Saved data entries
__________________________________________________
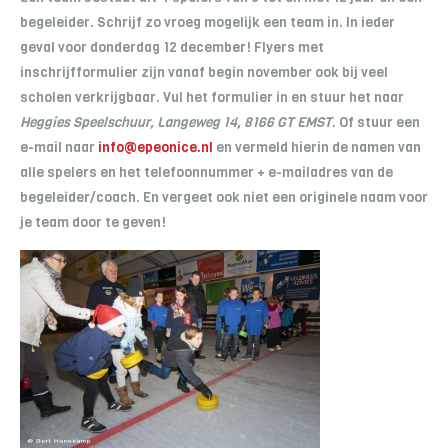
begeleider. Schrijf zo vroeg mogelijk een team in. In ieder
geval voor donderdag 12 december! Flyers met
inschrijfformulier zijn vanaf begin november ook bij veel
scholen verkrijgbaar. Vul het formulier in en stuur het naar
Heggies Speelschuur, Langeweg 14, 8166 GT EMST
. Of stuur een
e-mail naar
info@epeonice.nl
en vermeld hierin de namen van
alle spelers en het telefoonnummer + e-mailadres van de
begeleider/coach. En vergeet ook niet een originele naam voor
je team door te geven!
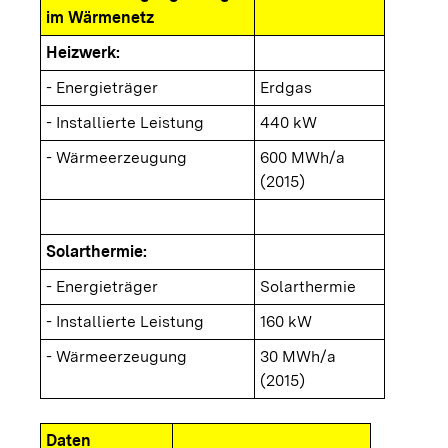
im Wärmenetz
Heizwerk:
- Energieträger
Erdgas
- Installierte Leistung
440 kW
- Wärmeerzeugung
600 MWh/a
(2015)
Solarthermie:
- Energieträger
Solarthermie
- Installierte Leistung
160 kW
- Wärmeerzeugung
30 MWh/a
(2015)
Daten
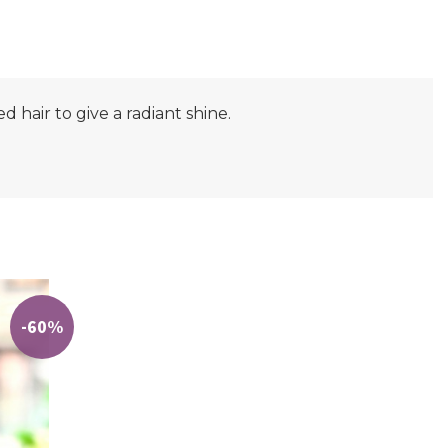
 hair to give a radiant shine.
-60%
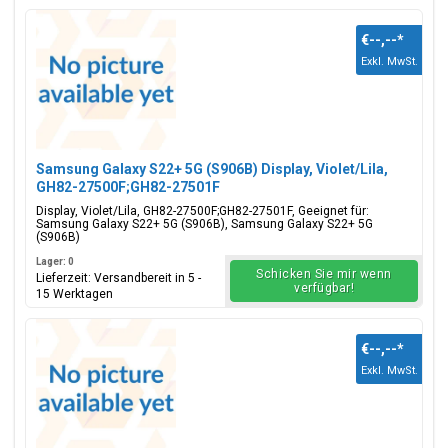
€--,--
*
Exkl. MwSt.
Samsung Galaxy S22+ 5G (S906B) Display, Violet/Lila,
GH82-27500F;GH82-27501F
Display, Violet/Lila, GH82-27500F;GH82-27501F, Geeignet für:
Samsung Galaxy S22+ 5G (S906B), Samsung Galaxy S22+ 5G
(S906B)
Lager: 0
Schicken Sie mir wenn
Lieferzeit: Versandbereit in 5 -
verfügbar!
15 Werktagen
€--,--
*
Exkl. MwSt.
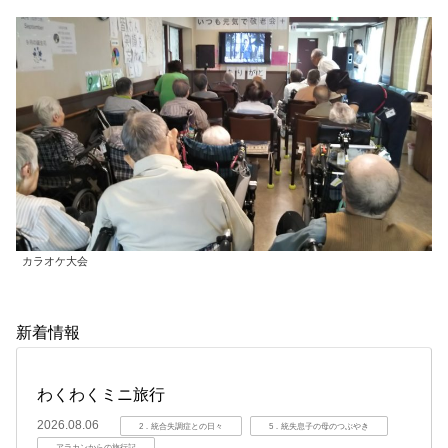
カラオケ大会
新着情報
わくわくミニ旅行
2026.08.06
2．統合失調症との日々
5．統失息子の母のつぶやき
アラカンからの旅行記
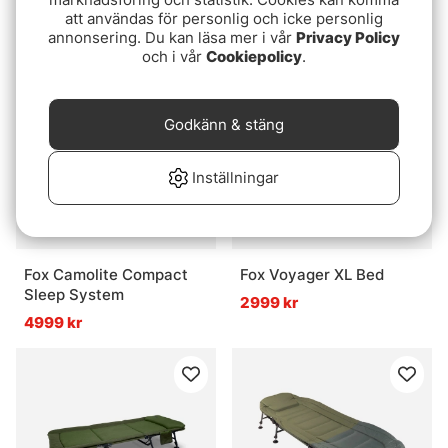
399 kr
att användas för personlig och icke personlig
5299 kr
annonsering. Du kan läsa mer i vår
Privacy Policy
och i vår
Cookiepolicy
.
Godkänn & stäng
Inställningar
Fox Camolite Compact
Fox Voyager XL Bed
Sleep System
2999 kr
4999 kr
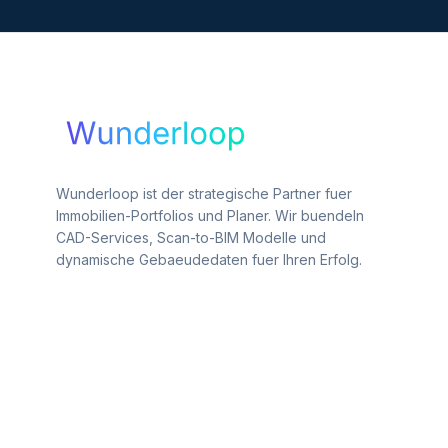
Wunderloop ist der strategische Partner fuer
Immobilien-Portfolios und Planer. Wir buendeln
CAD-Services, Scan-to-BIM Modelle und
dynamische Gebaeudedaten fuer Ihren Erfolg.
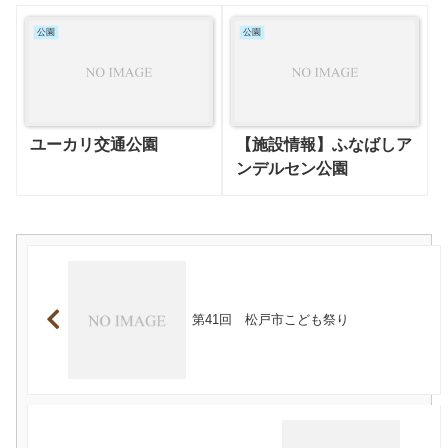
公園
公園
ユーカリ交通公園
【施設情報】ふなばしア
ンデルセン公園
第41回 松戸市こども祭り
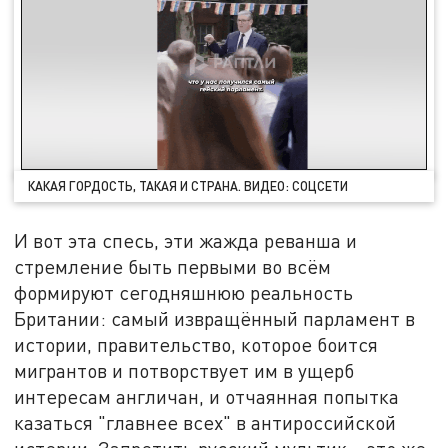
КАКАЯ ГОРДОСТЬ, ТАКАЯ И СТРАНА. ВИДЕО: СОЦСЕТИ
И вот эта спесь, эти жажда реванша и
стремление быть первыми во всём
формируют сегодняшнюю реальность
Британии: самый извращённый парламент в
истории, правительство, которое боится
мигрантов и потворствует им в ущерб
интересам англичан, и отчаянная попытка
казаться "главнее всех" в антироссийской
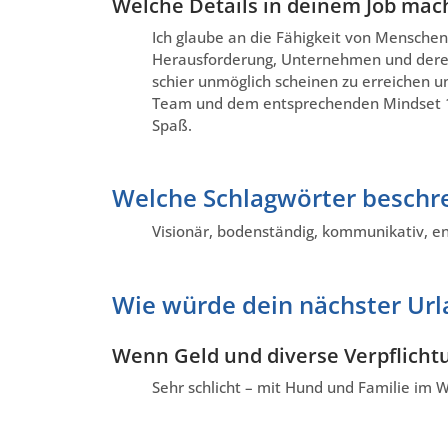
Welche Details in deinem Job mach
Ich glaube an die Fähigkeit von Menschen 
Herausforderung, Unternehmen und dere
schier unmöglich scheinen zu erreichen 
Team und dem entsprechenden Mindset 1+1
Spaß.
Welche Schlagwörter beschre
Visionär, bodenständig, kommunikativ, e
Wie würde dein nächster Ur
Wenn Geld und diverse Verpflicht
Sehr schlicht – mit Hund und Familie im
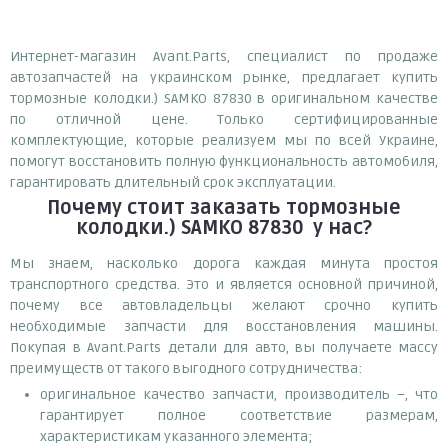
Интернет-магазин Avant.Parts, специалист по продаже
автозапчастей на украинском рынке, предлагает купить
тормозные колодки.) SAMKO 87830 в оригинальном качестве
по отличной цене. Только сертифицированные
комплектующие, которые реализуем мы по всей Украине,
помогут восстановить полную функциональность автомобиля,
гарантировать длительный срок эксплуатации.
Почему
стоит
заказать
тормозные
колодки.) SAMKO 87830
у нас?
Мы знаем, насколько дорога каждая минута простоя
транспортного средства. Это и является основной причиной,
почему все автовладельцы желают срочно купить
необходимые запчасти для восстановления машины.
Покупая в Avant.Parts детали для авто, вы получаете массу
преимуществ от такого выгодного сотрудничества:
оригинальное качество запчасти, производитель –, что
гарантирует полное соответствие размерам,
характеристикам указанного элемента;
__________________________________________________
• TASK STATEMENT
From the records above, output only the lines starting at the one containing "15 Werktagen" and ending at the one containing "по отличной цене. Только сертифицированные", word for word. Pictures stay out.

• EXERCISE RESULT
15 Werktagen
€--,--
*
Exkl. MwSt.
カラオケ大会
新着情報
わくわくミニ旅行
2026.08.06
2．統合失調症との日々
5．統失息子の母のつぶやき
アラカンからの旅行記
399 kr
att användas för personlig och icke personlig
5299 kr
annonsering. Du kan läsa mer i vår
Privacy Policy
och i vår
Cookiepolicy
.
Godkänn & stäng
Inställningar
Fox Camolite Compact
Fox Voyager XL Bed
Sleep System
2999 kr
4999 kr
Wunderloop ist der strategische Partner fuer
Immobilien-Portfolios und Planer. Wir buendeln
CAD-Services, Scan-to-BIM Modelle und
dynamische Gebaeudedaten fuer Ihren Erfolg.
公園
公園
ユーカリ交通公園
【施設情報】ふなばしア
ンデルセン公園
第41回 松戸市こども祭り
КАКАЯ ГОРДОСТЬ, ТАКАЯ И СТРАНА. ВИДЕО: СОЦСЕТИ
И вот эта спесь, эти жажда реванша и
стремление быть первыми во всём
формируют сегодняшнюю реальность
Британии: самый извращённый парламент в
истории, правительство, которое боится
мигрантов и потворствует им в ущерб
интересам англичан, и отчаянная попытка
казаться "главнее всех" в антироссийской
Welche Details in deinem Job mach
Ich glaube an die Fähigkeit von Menschen 
Herausforderung, Unternehmen und dere
schier unmöglich scheinen zu erreichen 
Team und dem entsprechenden Mindset 1+1
Spaß.
Welche Schlagwörter beschre
Visionär, bodenständig, kommunikativ, e
Wie würde dein nächster Ur
Wenn Geld und diverse Verpflicht
Sehr schlicht – mit Hund und Familie im
Интернет-магазин Avant.Parts, специалист по продаже
автозапчастей на украинском рынке, предлагает купить
тормозные колодки.) SAMKO 87830 в оригинальном качестве
по отличной цене. Только сертифицированные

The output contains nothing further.